The French accident investigation agency, BEA, found the plane received inconsistent airspeed readings from different instruments as it struggled in a massive thunderstorm.
The investigation is increasingly focused on whether external instruments may have iced over, confusing speed sensors and leading computers to set the plane’s speed too fast or slow — a potentially deadly mistake in severe turbulence.
Airbus recommended that all its airline customers replace instruments that help measure speed and altitude, known as Pitot tubes, on the A330, the model used for Flight 447, said Paul-Louis Arslanian, the head of the agency.
“They hadn’t yet been replaced” on the plane that crashed, said Alain Bouillard, head of the French investigation.
Air France issued a statement Saturday saying it began replacing the monitors on the Airbus A330 model on April 27 after an improved version became available.
The statement stressed the recommendation to change the monitor “allows the operator full freedom to totally, partially or not at all apply it.” When safety is at issue, the aircraft maker puts out a mandatory service bulletin followed up by an airworthiness directive, not a recommendation.
The Air France statement said that icing of the monitors at high altitude has led at times to loss of needed flying information, but only a “small number” of incidents linked to the monitors had been reported.

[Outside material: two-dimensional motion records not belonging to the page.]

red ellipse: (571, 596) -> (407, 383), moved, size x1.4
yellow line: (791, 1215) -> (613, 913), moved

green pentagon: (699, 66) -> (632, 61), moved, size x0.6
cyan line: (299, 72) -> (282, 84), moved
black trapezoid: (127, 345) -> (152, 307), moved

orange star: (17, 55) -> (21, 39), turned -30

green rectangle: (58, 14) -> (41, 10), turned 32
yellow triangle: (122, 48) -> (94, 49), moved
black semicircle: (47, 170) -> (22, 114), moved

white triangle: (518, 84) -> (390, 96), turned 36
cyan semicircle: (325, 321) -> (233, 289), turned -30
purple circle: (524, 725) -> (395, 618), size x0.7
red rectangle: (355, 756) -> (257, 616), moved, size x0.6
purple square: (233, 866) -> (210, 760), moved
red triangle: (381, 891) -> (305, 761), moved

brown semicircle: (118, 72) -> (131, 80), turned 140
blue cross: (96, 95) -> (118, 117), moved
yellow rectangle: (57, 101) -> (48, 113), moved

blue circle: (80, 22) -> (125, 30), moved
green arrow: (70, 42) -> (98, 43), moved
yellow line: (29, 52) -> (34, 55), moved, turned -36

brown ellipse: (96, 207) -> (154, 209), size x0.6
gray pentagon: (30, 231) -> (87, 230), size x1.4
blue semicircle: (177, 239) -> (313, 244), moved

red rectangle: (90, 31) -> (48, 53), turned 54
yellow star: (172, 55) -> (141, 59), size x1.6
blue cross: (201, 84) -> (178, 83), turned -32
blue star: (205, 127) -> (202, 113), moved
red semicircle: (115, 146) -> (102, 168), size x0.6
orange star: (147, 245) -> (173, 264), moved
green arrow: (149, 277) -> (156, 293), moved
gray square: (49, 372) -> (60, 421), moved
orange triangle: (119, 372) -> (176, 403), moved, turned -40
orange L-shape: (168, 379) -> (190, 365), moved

Air France has already replaced the Pitots on another Airbus model, the 320, after its pilots reported similar problems with the instrument, according to an Air France air safety report filed by pilots in January and obtained by The Associated Press.
The report followed an incident in which an Air France flight from Tokyo to Paris reported problems with its airspeed indicators similar to those believed to have been encountered by Flight 447. In that case, the Pitot tubes were found to have been blocked by ice.
The same report says Air France decided to increase the inspection frequency for its A330 and A340 jets’ Pitot tubes, but that it had been waiting for a recommendation from Airbus before installing new Pitots.
Arslanian of the BEA cautioned that it is too early to draw conclusions about the role of Pitot tubes in the crash, saying that “it does not mean that without replacing the Pitots that the A330 was dangerous.”
He told a news conference at the agency’s headquarters near Paris that the crash of Flight 447 does not mean similar planes are unsafe, adding that he told family members not to worry about flying.
As part of their investigation, officials are relying on 24 messages the plane sent automatically during the last minutes of the flight.
The signals show the plane’s autopilot was not on, officials said, but it was not clear if the autopilot had been switched off by the pilots or had stopped working because it received conflicting airspeed readings.
The flight disappeared nearly four hours after takeoff.
The head of France’s weather forecasting agency, Alain Ratier, said weather conditions at the time of the flight were not exceptional for the time of the year and region, which is known for violent stormy weather.
On Thursday, European plane maker Airbus sent an advisory to all operators of the A330 reminding them of how to handle the plane in conditions similar to those experienced by Flight 447.
Peter Goelz, a former managing director of the National Transportation Safety Board, said that advisory and the Air France memo about replacing flight-speed instruments “certainly raises questions about whether the Pitot tubes, which are critical to the pilot’s understanding of what’s going on, were operating effectively.”
Arslanian said it is vital to locate a small beacon called a “pinger” that should be attached to the cockpit voice and data recorders, now presumed to be deep in the Atlantic.
“We have no guarantee that the pinger is attached to the recorders,” he said.
Holding up a pinger in the palm of his hand, he said: “This is what we are looking for in the middle of the Atlantic Ocean.”